Only those errors reported by standard tcp, not including keepalive, are passed up. I understand you are saying it should be "standard" or included, but it is not. So unplugging a cable, RST, or other problems will only be reported to select if data is in transit when one of those events occur.
Now KeepAlive: Yes, to get status of tcp connection you have to try to send some data to remote host. But it is a part of tcp protocol. Its called KeepAlive, which is basically SYN packet with zero data to be send to remote system and remote system have to ACK it the same way it ACK any other packet. So it can be used without any modifications on remote system, as long as its in compliance with TCP.
I think keep alive is a good thing to have, and I did mention it in my previous post. However, it is an option in the tcp rfc and following the rfc the min. time period is 2 hours. Not very useful, so most implementations make it much shorter. Again, I am *not* disagreeing with you that keepalive is a good thing to have, and that it would be great to have select automatically include it. I'm just trying to give you some info to implement it with the netburner system and make it very clear I am not recommending changing system files.
**********
Under Transmission Control Protocol (TCP) keepalives are an optional feature, and if included must default to off.[1] The keepalive packet contains null data. In an Ethernet network, a keepalive frame length is 60 bytes, while acknowledge to this, also a null data frame, is 54 bytes. There are three parameters related to keepalive:
Keepalive time is the duration between two keepalive transmissions in idle condition. TCP keepalive period is required to be configurable and by default is set to no less than 2 hours.
Keepalive interval is the duration between two successive keepalive retransmissions, if acknowledgement to the previous keepalive transmission is not received.
**********
No argument here either, but they are different operating systems.

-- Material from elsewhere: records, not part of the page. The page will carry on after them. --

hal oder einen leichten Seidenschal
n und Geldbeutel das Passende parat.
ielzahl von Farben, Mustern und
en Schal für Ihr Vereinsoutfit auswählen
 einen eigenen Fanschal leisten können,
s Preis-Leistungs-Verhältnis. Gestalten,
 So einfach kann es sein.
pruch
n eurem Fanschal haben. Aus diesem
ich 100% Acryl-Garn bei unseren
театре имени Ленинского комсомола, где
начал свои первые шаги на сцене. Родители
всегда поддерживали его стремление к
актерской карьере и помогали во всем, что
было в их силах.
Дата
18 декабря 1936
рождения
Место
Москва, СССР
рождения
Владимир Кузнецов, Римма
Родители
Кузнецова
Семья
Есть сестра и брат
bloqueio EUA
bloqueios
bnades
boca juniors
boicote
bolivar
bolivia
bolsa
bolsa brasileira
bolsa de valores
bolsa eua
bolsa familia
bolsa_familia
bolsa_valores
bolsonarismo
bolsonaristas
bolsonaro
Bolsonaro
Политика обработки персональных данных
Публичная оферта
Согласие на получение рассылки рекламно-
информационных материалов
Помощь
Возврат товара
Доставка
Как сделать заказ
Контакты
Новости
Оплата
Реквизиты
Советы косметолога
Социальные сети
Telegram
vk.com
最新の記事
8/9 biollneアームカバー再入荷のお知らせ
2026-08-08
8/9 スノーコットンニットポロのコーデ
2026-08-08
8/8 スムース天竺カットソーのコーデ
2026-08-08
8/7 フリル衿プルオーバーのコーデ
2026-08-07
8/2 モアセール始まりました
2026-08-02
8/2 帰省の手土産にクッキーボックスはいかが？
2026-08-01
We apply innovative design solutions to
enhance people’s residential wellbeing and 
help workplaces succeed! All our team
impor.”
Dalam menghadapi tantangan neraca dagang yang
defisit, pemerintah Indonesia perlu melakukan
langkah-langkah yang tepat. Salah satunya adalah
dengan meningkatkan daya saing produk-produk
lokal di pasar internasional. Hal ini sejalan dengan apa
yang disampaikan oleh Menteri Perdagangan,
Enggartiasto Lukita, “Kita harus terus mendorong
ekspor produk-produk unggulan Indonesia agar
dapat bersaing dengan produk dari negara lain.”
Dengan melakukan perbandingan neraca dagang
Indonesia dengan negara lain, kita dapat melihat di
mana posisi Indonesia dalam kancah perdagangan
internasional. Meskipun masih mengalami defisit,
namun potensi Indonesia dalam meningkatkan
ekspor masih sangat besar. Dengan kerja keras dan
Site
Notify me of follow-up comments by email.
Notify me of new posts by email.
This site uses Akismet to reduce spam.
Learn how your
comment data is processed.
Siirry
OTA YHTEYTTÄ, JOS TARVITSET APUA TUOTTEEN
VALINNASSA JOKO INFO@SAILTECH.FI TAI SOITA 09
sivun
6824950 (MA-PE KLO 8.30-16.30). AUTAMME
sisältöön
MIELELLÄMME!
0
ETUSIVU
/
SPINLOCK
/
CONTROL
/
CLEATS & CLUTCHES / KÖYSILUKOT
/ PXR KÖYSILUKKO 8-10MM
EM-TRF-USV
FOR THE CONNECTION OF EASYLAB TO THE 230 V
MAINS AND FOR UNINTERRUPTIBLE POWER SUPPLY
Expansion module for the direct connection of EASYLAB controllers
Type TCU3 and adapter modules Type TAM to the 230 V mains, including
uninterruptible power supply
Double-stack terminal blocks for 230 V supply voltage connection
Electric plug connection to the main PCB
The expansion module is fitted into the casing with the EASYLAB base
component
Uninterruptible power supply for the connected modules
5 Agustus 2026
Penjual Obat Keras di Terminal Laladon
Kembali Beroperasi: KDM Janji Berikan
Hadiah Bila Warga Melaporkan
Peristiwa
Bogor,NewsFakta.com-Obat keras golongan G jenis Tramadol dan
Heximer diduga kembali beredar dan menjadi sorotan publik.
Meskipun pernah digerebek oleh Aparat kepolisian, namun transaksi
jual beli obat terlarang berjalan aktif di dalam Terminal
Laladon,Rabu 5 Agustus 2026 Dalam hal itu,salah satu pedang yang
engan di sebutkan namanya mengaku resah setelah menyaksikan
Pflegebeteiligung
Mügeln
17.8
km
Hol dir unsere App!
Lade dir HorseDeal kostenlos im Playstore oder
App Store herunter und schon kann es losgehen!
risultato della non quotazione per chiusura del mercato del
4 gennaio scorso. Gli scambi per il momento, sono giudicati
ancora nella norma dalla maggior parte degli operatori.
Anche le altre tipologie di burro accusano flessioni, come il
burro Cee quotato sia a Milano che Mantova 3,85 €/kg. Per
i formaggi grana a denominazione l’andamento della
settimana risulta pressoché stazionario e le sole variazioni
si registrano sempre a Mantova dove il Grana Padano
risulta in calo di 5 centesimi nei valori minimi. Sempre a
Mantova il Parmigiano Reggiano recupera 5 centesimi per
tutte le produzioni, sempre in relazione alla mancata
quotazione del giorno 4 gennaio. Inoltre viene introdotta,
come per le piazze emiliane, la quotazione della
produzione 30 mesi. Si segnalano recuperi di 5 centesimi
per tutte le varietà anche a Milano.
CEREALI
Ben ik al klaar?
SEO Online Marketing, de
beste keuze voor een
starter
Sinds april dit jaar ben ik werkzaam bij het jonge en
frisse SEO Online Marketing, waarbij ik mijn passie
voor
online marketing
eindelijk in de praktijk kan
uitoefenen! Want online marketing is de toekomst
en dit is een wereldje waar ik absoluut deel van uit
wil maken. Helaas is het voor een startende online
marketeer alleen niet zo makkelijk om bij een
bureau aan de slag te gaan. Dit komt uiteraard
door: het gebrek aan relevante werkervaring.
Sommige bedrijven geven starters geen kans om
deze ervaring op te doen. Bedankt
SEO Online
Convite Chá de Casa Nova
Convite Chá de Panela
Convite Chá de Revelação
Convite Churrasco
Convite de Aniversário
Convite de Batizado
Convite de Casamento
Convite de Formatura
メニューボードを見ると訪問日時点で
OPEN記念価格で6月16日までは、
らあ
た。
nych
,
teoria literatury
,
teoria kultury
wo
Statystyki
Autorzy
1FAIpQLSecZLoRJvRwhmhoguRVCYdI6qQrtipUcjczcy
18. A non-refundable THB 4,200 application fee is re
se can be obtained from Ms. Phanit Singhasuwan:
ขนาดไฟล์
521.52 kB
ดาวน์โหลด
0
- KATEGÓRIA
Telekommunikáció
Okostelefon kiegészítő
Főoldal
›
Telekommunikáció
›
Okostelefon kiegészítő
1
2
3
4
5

I did search where SetHaveError() used in tcp.cpp file and found just two places: in socket_struct::DoClose() and socket_struct::ClearPending().
Don't know what to do... not really want to start modify system stuff.
Have you looked at the keepalive example? It seems like you could have the select timeout process the keepalive for your connections. It depends on how long you can go for detection, but if you only need to detect a dead connection when data is not being transmitted, doing it once every 5 minutes or so might work. This doesn't require any system mods. Just suggesting a possible solution.